*** Records supplied Section Begins ***
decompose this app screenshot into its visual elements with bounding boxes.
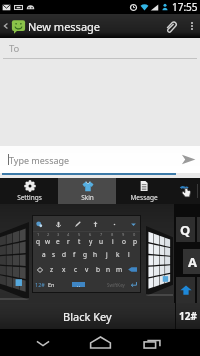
- button[interactable]: Big key theme: [174, 204, 200, 303]
- staticText: 9: [122, 232, 125, 237]
- staticText: r: [67, 237, 70, 246]
- staticText: j: [106, 250, 108, 259]
- staticText: o: [122, 237, 126, 246]
- staticText: l: [128, 250, 130, 259]
- staticText: h: [93, 250, 98, 259]
- button[interactable]: Recent apps: [137, 329, 167, 356]
- staticText: a: [42, 250, 46, 259]
- button[interactable]: Type message: [0, 146, 176, 173]
- staticText: i: [112, 237, 114, 246]
- staticText: e: [56, 237, 60, 246]
- staticText: En: [48, 281, 55, 288]
- staticText: Settings: [17, 193, 42, 202]
- button[interactable]: To: [0, 38, 200, 58]
- staticText: Black Key: [63, 309, 112, 324]
- staticText: x: [62, 265, 66, 274]
- staticText: p: [133, 237, 137, 246]
- staticText: Q: [180, 221, 191, 239]
- staticText: v: [85, 265, 89, 274]
- staticText: 12#: [179, 309, 197, 323]
- staticText: Skin: [81, 193, 94, 202]
- staticText: g: [83, 250, 87, 259]
- staticText: 1: [37, 232, 40, 237]
- button[interactable]: More options: [183, 14, 200, 38]
- button[interactable]: Next theme: [146, 226, 173, 296]
- button[interactable]: Settings: [0, 178, 58, 204]
- staticText: m: [116, 265, 123, 274]
- staticText: 0: [133, 232, 136, 237]
- button[interactable]: Hide keyboard: [28, 329, 58, 356]
- button[interactable]: 1: [33, 216, 140, 292]
- staticText: b: [96, 265, 100, 274]
- button[interactable]: Previous theme: [0, 222, 29, 300]
- staticText: A: [188, 253, 197, 271]
- staticText: SwiftKey: [107, 282, 125, 288]
- staticText: 5: [78, 232, 81, 237]
- staticText: 7: [100, 232, 103, 237]
- button[interactable]: Send: [176, 146, 200, 173]
- button[interactable]: Gesture input: [172, 178, 200, 204]
- staticText: Message: [130, 193, 158, 202]
- staticText: d: [62, 250, 66, 259]
- staticText: k: [116, 250, 120, 259]
- staticText: c: [74, 265, 78, 274]
- button[interactable]: Numbers and symbols: [176, 303, 200, 329]
- button[interactable]: Attach: [157, 14, 183, 38]
- staticText: f: [73, 250, 76, 259]
- staticText: u: [99, 237, 104, 246]
- button[interactable]: Message: [116, 178, 172, 204]
- staticText: 8: [111, 232, 114, 237]
- staticText: z: [50, 265, 54, 274]
- staticText: s: [52, 250, 56, 259]
- staticText: 3: [57, 232, 60, 237]
- button[interactable]: Black Key: [0, 303, 175, 329]
- button[interactable]: Home: [85, 329, 115, 356]
- staticText: 12#: [35, 281, 45, 288]
- staticText: ␣: [77, 282, 81, 287]
- staticText: w: [45, 237, 51, 246]
- button[interactable]: Skin: [58, 178, 116, 204]
- staticText: y: [89, 237, 93, 246]
- staticText: Type message: [9, 154, 70, 166]
- button[interactable]: Navigate up: [0, 14, 28, 38]
- staticText: 4: [67, 232, 70, 237]
- staticText: 6: [89, 232, 92, 237]
- staticText: q: [36, 237, 40, 246]
- staticText: To: [9, 42, 20, 55]
- staticText: New message: [28, 19, 101, 34]
- staticText: 17:55: [172, 0, 198, 14]
- staticText: n: [106, 265, 111, 274]
- staticText: t: [78, 237, 81, 246]
- staticText: 2: [47, 232, 50, 237]
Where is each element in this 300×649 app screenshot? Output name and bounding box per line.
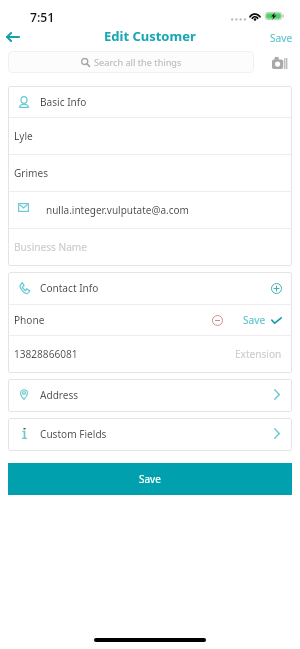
button[interactable]: Add contact — [267, 279, 285, 297]
button[interactable]: Custom Fields — [8, 418, 292, 449]
staticText: Search all the things — [94, 56, 182, 69]
staticText: nulla.integer.vulputate@a.com — [46, 203, 189, 217]
staticText: Save — [139, 472, 161, 486]
staticText: Edit Customer — [104, 27, 196, 45]
button[interactable]: Basic Info — [8, 86, 292, 117]
button[interactable]: Save — [264, 27, 298, 48]
button[interactable]: nulla.integer.vulputate@a.com — [8, 192, 292, 228]
staticText: Basic Info — [40, 95, 87, 109]
button[interactable]: Search all the things — [8, 51, 254, 73]
staticText: Address — [40, 388, 79, 402]
staticText: Contact Info — [40, 281, 99, 295]
button[interactable]: Address — [8, 379, 292, 410]
staticText: Extension — [235, 347, 282, 361]
staticText: Lyle — [14, 129, 33, 143]
staticText: Save — [270, 31, 293, 45]
button[interactable]: Grimes — [8, 155, 292, 191]
staticText: Business Name — [14, 240, 87, 254]
button[interactable]: Business Name — [8, 229, 292, 264]
button[interactable]: Save — [8, 463, 292, 495]
button[interactable]: Save — [243, 313, 266, 327]
button[interactable]: Contact Info — [8, 272, 292, 304]
staticText: Grimes — [14, 166, 49, 180]
button[interactable]: 13828866081 — [8, 336, 292, 372]
button[interactable]: Back — [0, 26, 28, 49]
button[interactable]: Camera — [270, 53, 290, 71]
staticText: 13828866081 — [14, 347, 78, 361]
staticText: Phone — [14, 313, 45, 327]
button[interactable]: Confirm — [270, 314, 283, 327]
staticText: Save — [243, 313, 266, 327]
staticText: Custom Fields — [40, 427, 107, 441]
staticText: 7:51 — [30, 9, 55, 26]
button[interactable]: Remove phone — [209, 312, 225, 328]
button[interactable]: Lyle — [8, 118, 292, 154]
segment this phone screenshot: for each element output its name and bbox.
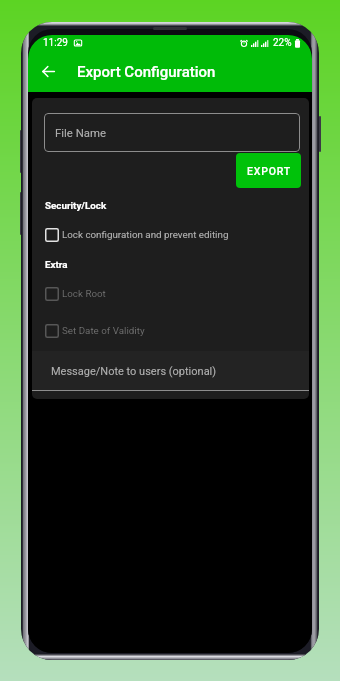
button[interactable]: Set Date of Validity [32,312,309,349]
button[interactable]: Back [32,55,65,88]
staticText: Security/Lock [45,200,107,211]
button[interactable]: Message/Note to users (optional) [32,351,309,391]
staticText: Export Configuration [77,63,216,81]
staticText: Set Date of Validity [62,325,145,336]
staticText: Lock configuration and prevent editing [62,229,229,240]
staticText: 11:29 [43,37,68,49]
staticText: EXPORT [247,165,291,177]
button[interactable]: EXPORT [236,153,301,188]
button[interactable]: Lock Root [32,275,309,312]
staticText: Message/Note to users (optional) [51,365,217,378]
staticText: Lock Root [62,288,106,299]
staticText: Extra [45,259,68,270]
button[interactable]: File Name [44,113,300,152]
button[interactable]: Lock configuration and prevent editing [32,216,309,253]
staticText: 22% [273,37,292,49]
staticText: File Name [55,126,107,139]
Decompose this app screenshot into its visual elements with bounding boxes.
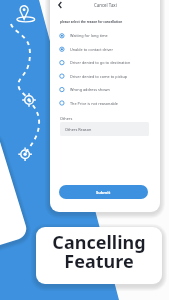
staticText: please select the reason for cancellatio… xyxy=(60,20,123,24)
button[interactable]: Back xyxy=(53,0,67,12)
button[interactable]: Driver denied to come to pickup xyxy=(58,71,154,82)
staticText: Submit xyxy=(96,190,111,195)
staticText: Wrong address shown xyxy=(70,87,110,92)
staticText: Driver denied to come to pickup xyxy=(70,74,128,79)
button[interactable]: Driver denied to go to destination xyxy=(58,57,154,68)
staticText: The Price is not reasonable xyxy=(70,101,118,106)
staticText: Others xyxy=(60,116,73,121)
button[interactable]: Others Reason xyxy=(60,122,149,136)
button[interactable]: Unable to contact driver xyxy=(58,44,154,55)
staticText: Waiting for long time xyxy=(70,33,108,38)
button[interactable]: Submit xyxy=(59,185,148,199)
staticText: Cancel Taxi xyxy=(94,2,117,8)
button[interactable]: The Price is not reasonable xyxy=(58,98,154,109)
staticText: Others Reason xyxy=(65,127,92,132)
button[interactable]: Wrong address shown xyxy=(58,84,154,95)
staticText: Cancelling Feature xyxy=(52,230,146,273)
button[interactable]: Waiting for long time xyxy=(58,30,154,41)
staticText: Unable to contact driver xyxy=(70,47,114,52)
staticText: Driver denied to go to destination xyxy=(70,60,131,65)
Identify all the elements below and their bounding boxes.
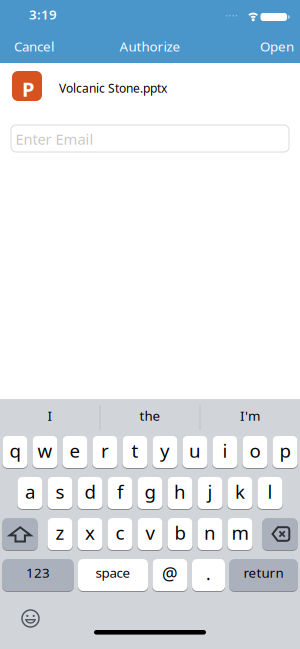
staticText: n [204, 520, 216, 545]
staticText: @ [162, 562, 178, 585]
staticText: Open [260, 38, 294, 55]
staticText: I'm [240, 407, 260, 424]
button[interactable]: Shift [2, 518, 38, 550]
staticText: c [116, 520, 124, 545]
button[interactable]: Open [260, 38, 294, 55]
staticText: space [96, 564, 130, 581]
staticText: Cancel [14, 38, 54, 55]
button[interactable]: g [138, 477, 162, 509]
button[interactable]: Emoji [21, 609, 40, 628]
staticText: Authorize [120, 38, 180, 55]
button[interactable]: the [100, 409, 200, 426]
staticText: . [206, 562, 211, 585]
button[interactable]: h [168, 477, 192, 509]
staticText: 123 [26, 564, 50, 581]
staticText: f [117, 479, 123, 504]
staticText: w [38, 438, 52, 463]
button[interactable]: x [78, 518, 102, 550]
button[interactable]: p [272, 436, 298, 468]
button[interactable]: . [192, 559, 225, 591]
button[interactable]: y [152, 436, 178, 468]
staticText: I [48, 407, 52, 424]
staticText: l [268, 479, 272, 504]
button[interactable]: t [122, 436, 148, 468]
button[interactable]: m [228, 518, 252, 550]
button[interactable]: a [18, 477, 42, 509]
button[interactable]: I [0, 409, 100, 426]
staticText: e [70, 438, 80, 463]
staticText: Enter Email [16, 129, 94, 149]
staticText: return [244, 564, 284, 581]
button[interactable]: u [182, 436, 208, 468]
button[interactable]: f [108, 477, 132, 509]
staticText: r [101, 438, 109, 463]
staticText: u [189, 438, 201, 463]
button[interactable]: Enter Email [11, 125, 289, 152]
button[interactable]: s [48, 477, 72, 509]
button[interactable]: Delete [262, 518, 298, 550]
button[interactable]: @ [152, 559, 188, 591]
staticText: q [10, 438, 20, 463]
button[interactable]: Cancel [14, 38, 54, 55]
staticText: z [56, 520, 64, 545]
button[interactable]: e [62, 436, 88, 468]
staticText: Volcanic Stone.pptx [59, 80, 167, 96]
staticText: t [132, 438, 138, 463]
button[interactable]: b [168, 518, 192, 550]
button[interactable]: r [92, 436, 118, 468]
button[interactable]: space [78, 559, 148, 591]
staticText: i [222, 438, 228, 463]
button[interactable]: i [212, 436, 238, 468]
staticText: y [160, 438, 170, 463]
staticText: 3:19 [29, 6, 57, 23]
button[interactable]: k [228, 477, 252, 509]
staticText: P [22, 76, 34, 102]
button[interactable]: I'm [200, 409, 300, 426]
button[interactable]: v [138, 518, 162, 550]
staticText: g [144, 479, 156, 504]
staticText: s [56, 479, 64, 504]
button[interactable]: j [198, 477, 222, 509]
staticText: a [25, 479, 35, 504]
staticText: p [280, 438, 290, 463]
staticText: d [84, 479, 96, 504]
staticText: j [208, 479, 212, 504]
staticText: x [85, 520, 95, 545]
button[interactable]: c [108, 518, 132, 550]
button[interactable]: l [258, 477, 282, 509]
button[interactable]: o [242, 436, 268, 468]
button[interactable]: n [198, 518, 222, 550]
button[interactable]: q [2, 436, 28, 468]
staticText: o [250, 438, 260, 463]
staticText: h [174, 479, 186, 504]
staticText: k [235, 479, 245, 504]
button[interactable]: return [230, 559, 298, 591]
staticText: the [140, 407, 160, 424]
button[interactable]: d [78, 477, 102, 509]
button[interactable]: w [32, 436, 58, 468]
staticText: v [146, 520, 154, 545]
staticText: m [232, 520, 248, 545]
staticText: b [174, 520, 186, 545]
button[interactable]: z [48, 518, 72, 550]
button[interactable]: 123 [2, 559, 74, 591]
*** Records supplied Section Ends ***
### Exercise aim
Above are the records. Identify each line that contains the word "Back".

### Exercise output
button[interactable]: Back — [0, 26, 28, 49]
button[interactable]: Back [32,55,65,88]
button[interactable]: Back xyxy=(53,0,67,12)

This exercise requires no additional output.